Basking in the British sunshine (it does happen) is the 19th disk of the T5 series, which is the 20 centuries of the last two millennia. The 19th century offers many suitable graphical motifs, and this disk has chosen a bicycle, a car, and a railway locomotive. Can you make out anything else? There is a football thing in the middle. Above that is a building. There’s a spiral thing on the right, and a corkscrew underneath the football.

Geograph 3150974 by Keith Edkins

(Image: © Copyright Keith Edkins and licensed for reuse under Creative Commons Attribution-ShareAlike 2.0 License.)

I can just make out the symbol “He” – which represents the chemical symbol for the element Helium, which was discovered in 1895.

At the left is a e-, which would suggest electrons:

Irish physicist George Johnstone Stoney suggested that there existed a “single definite quantity of electricity”, the charge of a monovalent ion. Stoney initially coined the term electrolion in 1881. Ten years later, he switched to electron to describe these elementary charges, writing in 1894: “… an estimate was made of the actual amount of this most remarkable fundamental unit of electricity, for which I have since ventured to suggest the name electron”.

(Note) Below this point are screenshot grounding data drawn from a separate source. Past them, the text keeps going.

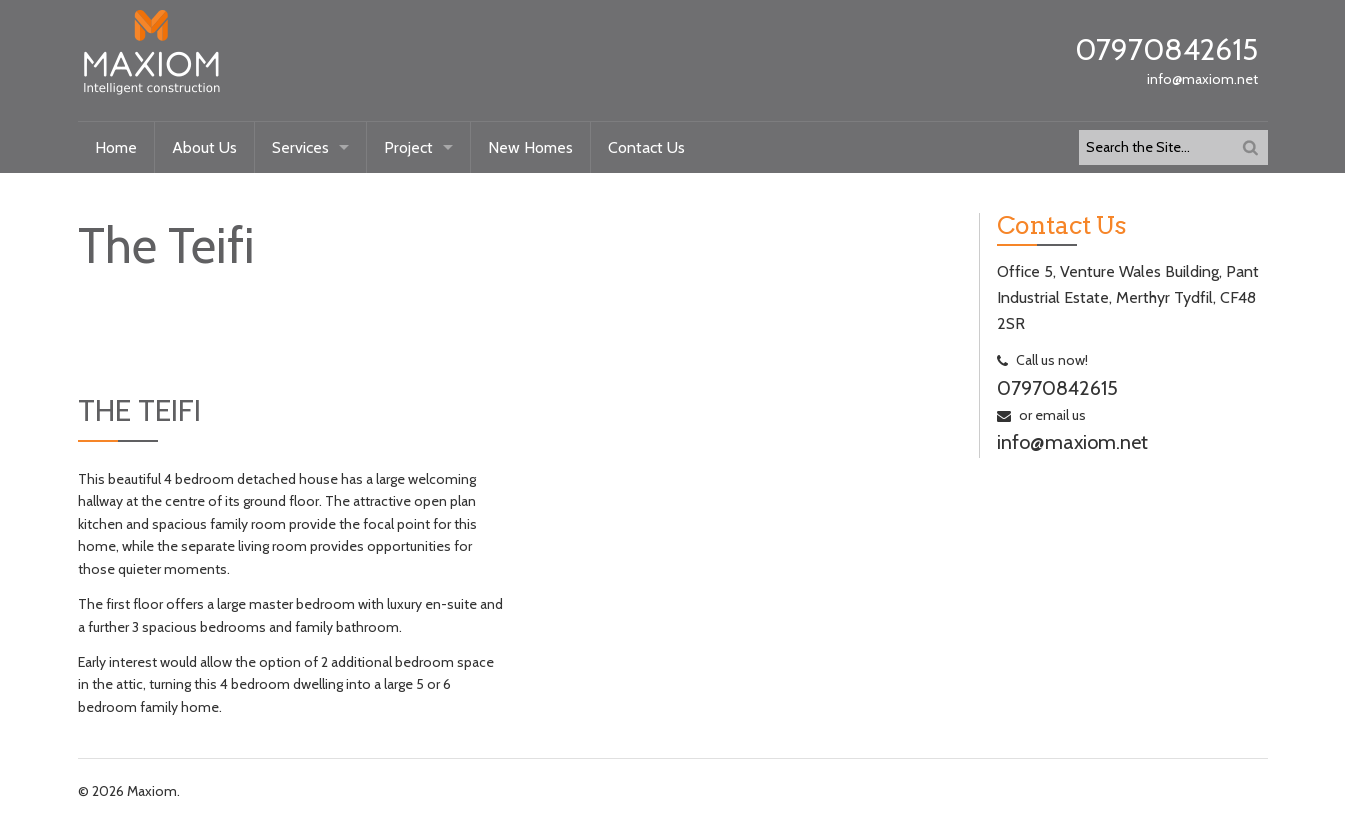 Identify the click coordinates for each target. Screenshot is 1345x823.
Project (408, 147)
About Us (204, 147)
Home (116, 147)
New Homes (530, 147)
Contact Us (646, 147)
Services (300, 147) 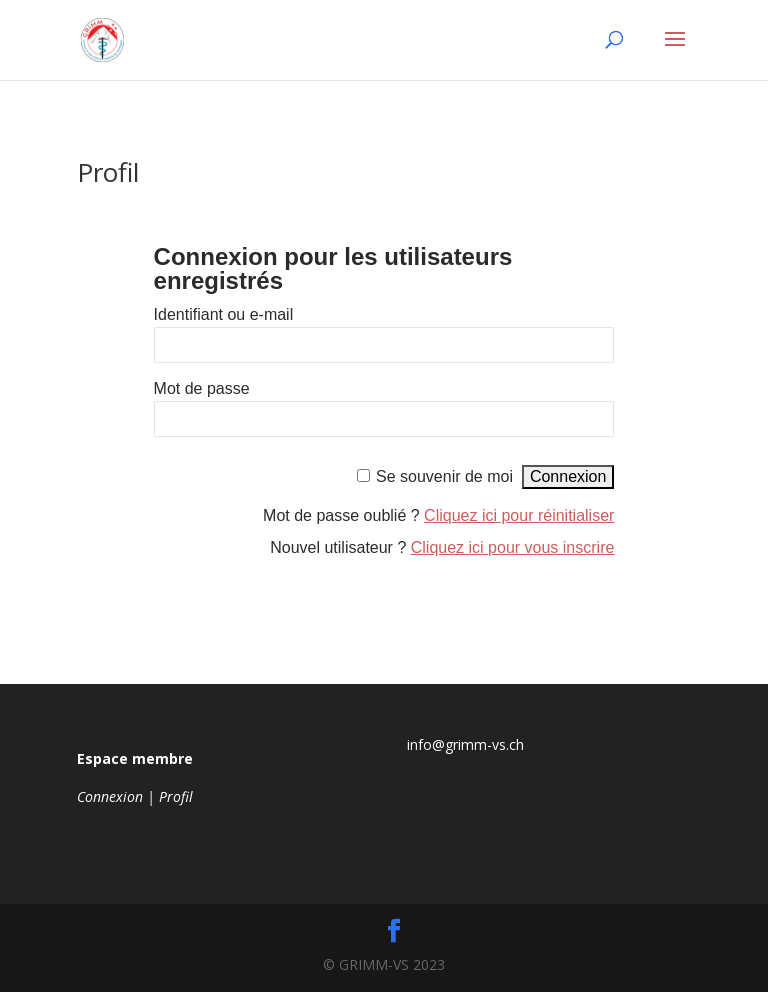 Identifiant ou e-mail (224, 314)
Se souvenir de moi (444, 476)
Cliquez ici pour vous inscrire (513, 547)
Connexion (110, 796)
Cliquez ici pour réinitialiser (519, 515)
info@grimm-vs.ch (465, 744)
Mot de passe (202, 388)
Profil (176, 796) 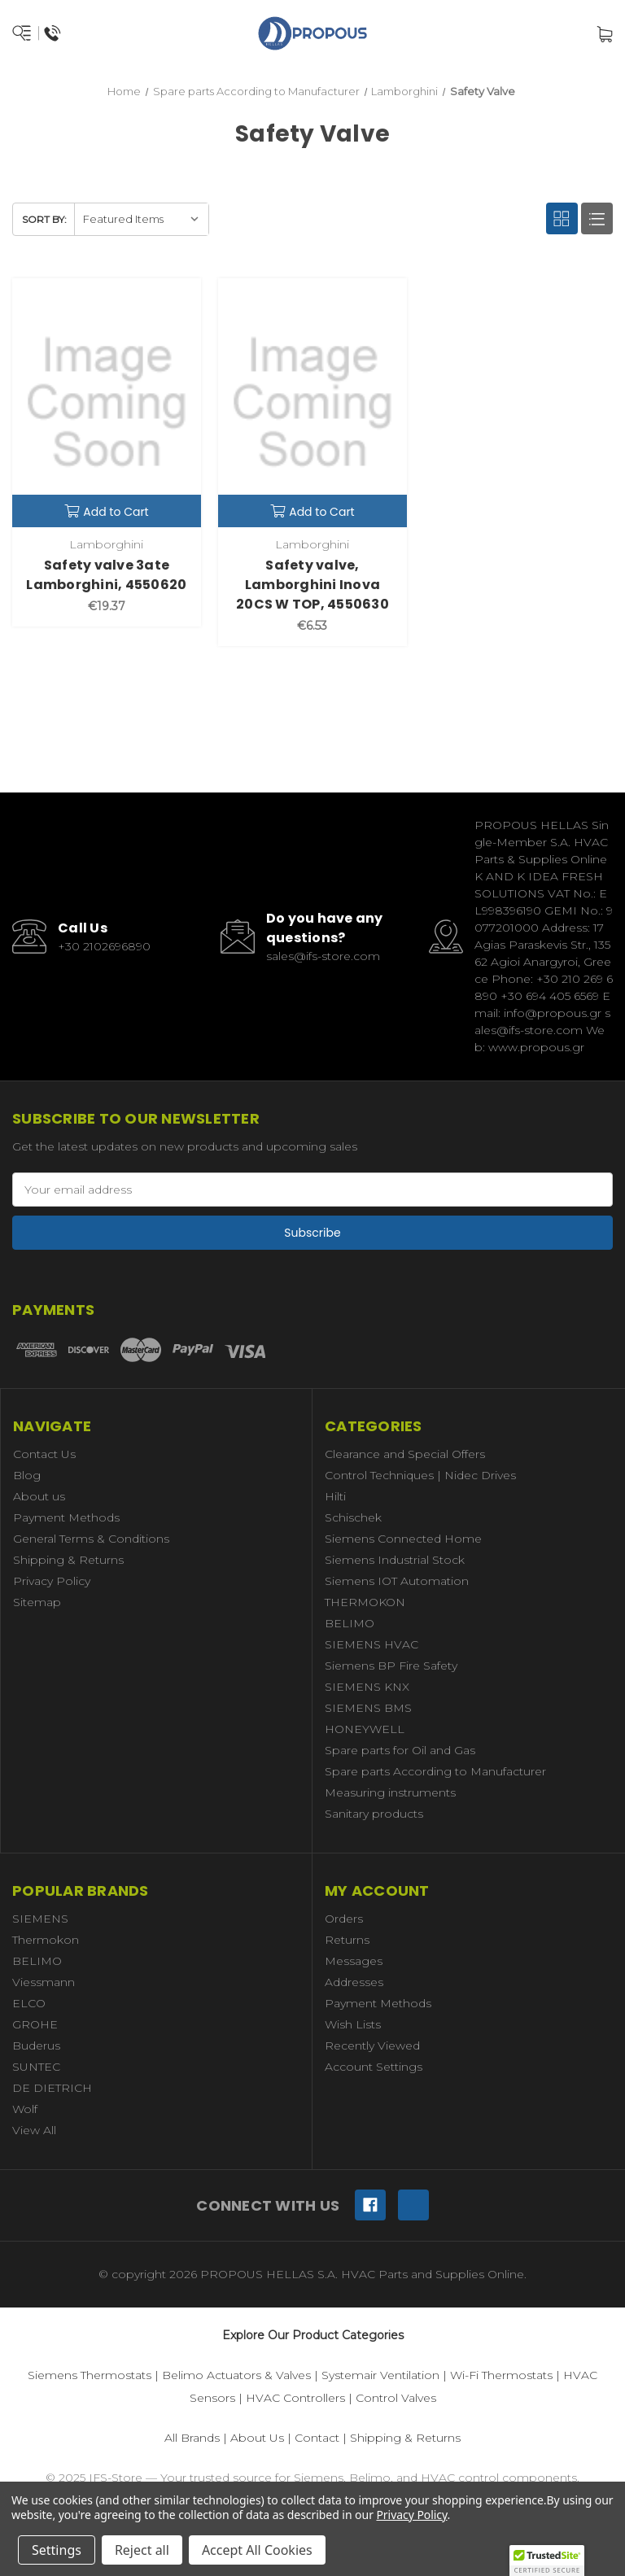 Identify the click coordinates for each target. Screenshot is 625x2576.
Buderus (36, 2045)
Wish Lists (353, 2024)
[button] (546, 2560)
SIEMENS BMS (368, 1708)
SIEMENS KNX (367, 1686)
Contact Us (44, 1454)
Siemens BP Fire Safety (391, 1665)
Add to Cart (106, 512)
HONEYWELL (364, 1729)
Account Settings (373, 2066)
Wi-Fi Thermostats (501, 2375)
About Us (257, 2437)
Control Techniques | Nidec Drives (420, 1475)
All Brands (192, 2437)
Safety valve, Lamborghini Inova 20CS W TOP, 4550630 (312, 584)
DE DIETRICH (52, 2087)
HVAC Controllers (295, 2397)
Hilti (335, 1496)
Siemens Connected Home (403, 1538)
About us (39, 1496)
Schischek (353, 1517)
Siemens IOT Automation (397, 1581)
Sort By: (44, 219)
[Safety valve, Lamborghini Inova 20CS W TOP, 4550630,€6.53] (312, 402)
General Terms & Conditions (91, 1538)
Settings (56, 2550)
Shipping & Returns (68, 1559)
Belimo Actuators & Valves (236, 2375)
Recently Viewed (372, 2045)
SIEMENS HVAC (371, 1644)
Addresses (354, 1982)
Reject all (142, 2550)
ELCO (29, 2003)
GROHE (35, 2024)
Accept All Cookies (257, 2550)
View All (34, 2130)
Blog (27, 1475)
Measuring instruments (390, 1792)
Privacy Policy (51, 1581)
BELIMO (349, 1623)
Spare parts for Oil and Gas (400, 1750)
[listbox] (141, 219)
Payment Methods (66, 1517)
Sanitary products (374, 1813)
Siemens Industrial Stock (395, 1559)
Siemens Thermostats (89, 2375)
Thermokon (45, 1939)
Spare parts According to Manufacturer (435, 1771)
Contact (317, 2437)
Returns (347, 1939)
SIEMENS (40, 1918)
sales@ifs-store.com (323, 956)
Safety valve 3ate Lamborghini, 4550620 (106, 575)
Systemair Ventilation (380, 2375)
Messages (353, 1961)
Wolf (24, 2109)
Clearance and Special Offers (405, 1454)
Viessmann (43, 1982)
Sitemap (37, 1602)
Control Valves (396, 2397)
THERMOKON (365, 1602)
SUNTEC (36, 2066)
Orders (344, 1918)
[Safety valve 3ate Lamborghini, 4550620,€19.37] (106, 402)
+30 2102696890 (104, 946)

Right at the top, and very difficult to spot, particularly on this copy of the disk, is an equation. After some research, I decided that this was “the Maxwell–Faraday equation, a generalisation of Faraday’s law that states that a time-varying magnetic field is always accompanied by a spatially-varying, non-conservative electric field, and vice versa”.

maxwell-faraday equation

I wonder if there’s a copy of the original drawings anywhere. It would be nice to see all the details.

Update

Now I’ve managed to get hold of the original illustration (thanks to commenter Clyde), it’s easier to see some of the details that are hard to make out on the original metal disk.

19 century

It’s now possible to make out: a finch (Darwin?), some Morse code (which I think says “BUSY TIMES”), a bellows camera on a tripod, the Eiffel Tower, a radio wave, the telephone, telegraph poles, fossils, an X-ray, and a light bulb at the top.